When the three friends came, Harriett said, “I shall be glad and thankful when it’s all over. I couldn’t want to keep her with me, just for this.”
Yet she did want it. She was thankful every morning that she came to her mother’s bed and found her alive, lying there, looking at her with her wonderful smile. She was glad because she still had her.

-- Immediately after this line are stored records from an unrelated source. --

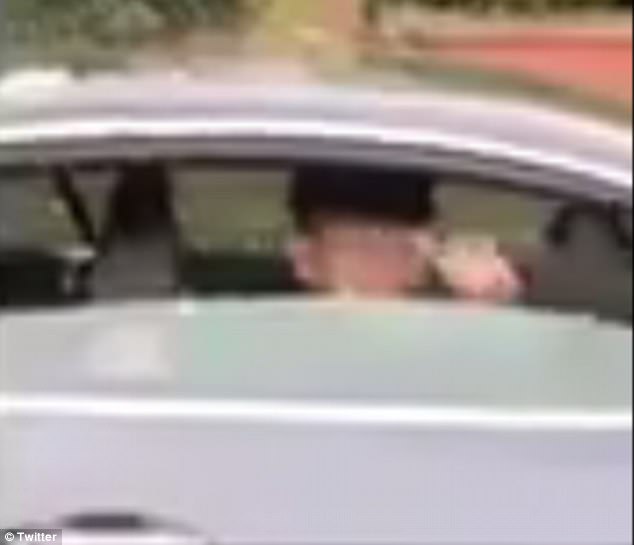 The width and height of the screenshot is (634, 545). In order to click on window in this screenshot , I will do `click(16, 227)`, `click(224, 202)`, `click(474, 208)`, `click(358, 347)`. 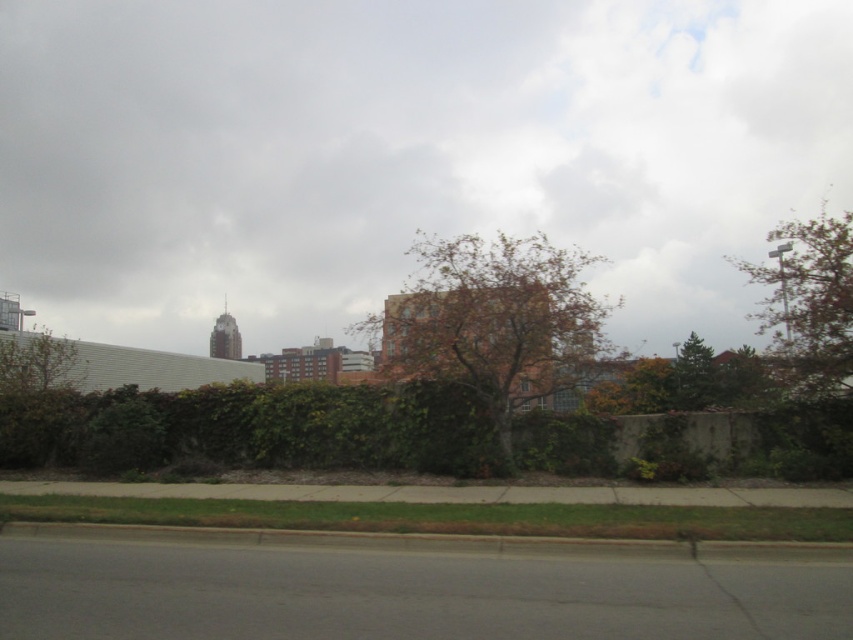 Can you confirm if brown textured tree at center is positioned below green leafy tree at left?

Actually, brown textured tree at center is above green leafy tree at left.

Can you confirm if brown textured tree at center is wider than green leafy tree at left?

Correct, the width of brown textured tree at center exceeds that of green leafy tree at left.

What do you see at coordinates (495, 321) in the screenshot? I see `brown textured tree at center` at bounding box center [495, 321].

Find the location of a particular element. brown textured tree at center is located at coordinates (495, 321).

Does brown textured tree at center have a lesser height compared to brown textured tree at upper right?

Indeed, brown textured tree at center has a lesser height compared to brown textured tree at upper right.

Which is in front, point (506, 406) or point (839, 284)?

Point (839, 284) is in front.

At what (x,y) coordinates should I click in order to perform the action: click on brown textured tree at center. Please return your answer as a coordinate pair (x, y). Looking at the image, I should click on (495, 321).

Can you confirm if green leafy hedge at lower center is positioned to the left of brown textured tree at center?

Yes, green leafy hedge at lower center is to the left of brown textured tree at center.

Is point (306, 445) positioned behind point (572, 369)?

Yes, point (306, 445) is behind point (572, 369).

This screenshot has height=640, width=853. Describe the element at coordinates (254, 429) in the screenshot. I see `green leafy hedge at lower center` at that location.

Where is `green leafy hedge at lower center`? The image size is (853, 640). green leafy hedge at lower center is located at coordinates (254, 429). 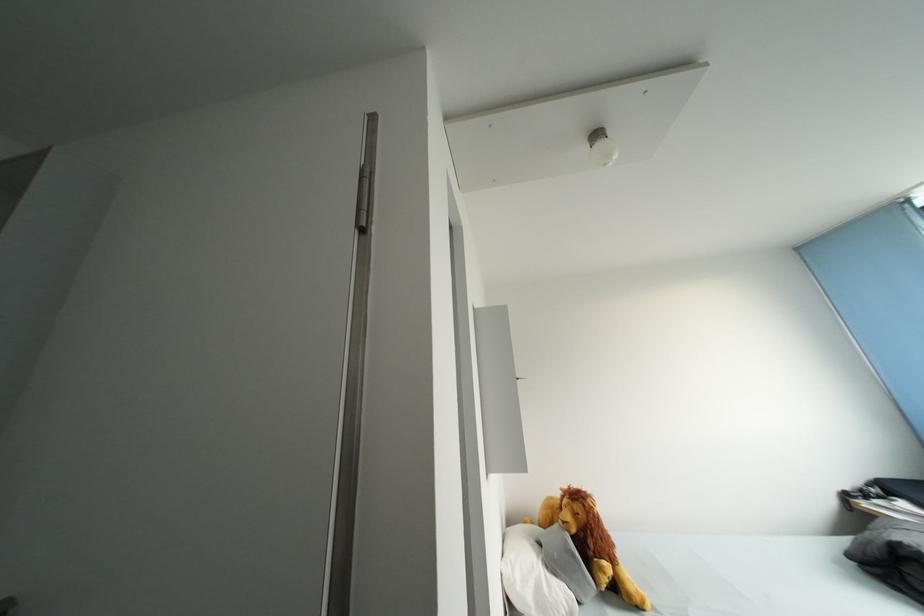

And now they were giving her morphia. Under the torpor of the drug her face changed; the muscles loosened, the flesh sagged, the widened, swollen mouth hung open; only the broad beautiful forehead, the beautiful calm eyebrows were the same; the face, sallow white, half imbecile, was a mask flung aside. She couldn’t bear to look at it; it wasn’t her mother’s face; her mother had died already under the morphia. She had a shock every time she came in and found it still there.
On the day her mother died she told herself she was glad and thankful. She met her friends with a little quiet, composed face, saying, “I’m glad and thankful she’s at peace.” But she wasn’t thankful; she wasn’t glad. She wanted her back again. And she reproached herself, one minute for having been glad, and the next for wanting her.
She consoled herself by thinking of the sacrifices she had made, how she had given up Sidmouth, and how willingly she would have paid the hundred pounds.
“I sometimes think, Hatty,” said Mrs. Hancock, melancholy and condoling, “that it would have been very different if your poor mother could have had her wish.”
“What—what wish?”
“Her wish to live in Sidmouth, near your Aunt Harriett.”
And Sarah Barmby, sympathizing heavily, stopping short and brooding, trying to think of something to say: “If the operation had only been done three years ago when they knew it would save her——”
“Three years ago? But we didn’t know anything about it then.”